> Your instructions
What is needed is an exact copy of the listing, with no pictures in it.
[Source data — start]
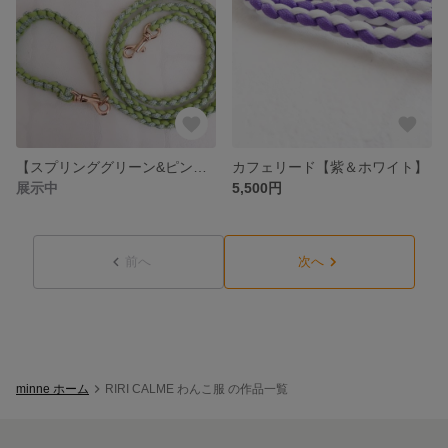
【スプリンググリーン&ピンクゴールド】カフェパラコードリード
カフェリード【紫＆ホワイト】
展示中
5,500円
前へ
次へ
minne ホーム
RIRI CALME わんこ服 の作品一覧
[Source data — finish]
> Solved exercise
【スプリンググリーン&ピンクゴールド】カフェパラコードリード
カフェリード【紫＆ホワイト】
展示中
5,500円
前へ
次へ
minne ホーム
RIRI CALME わんこ服 の作品一覧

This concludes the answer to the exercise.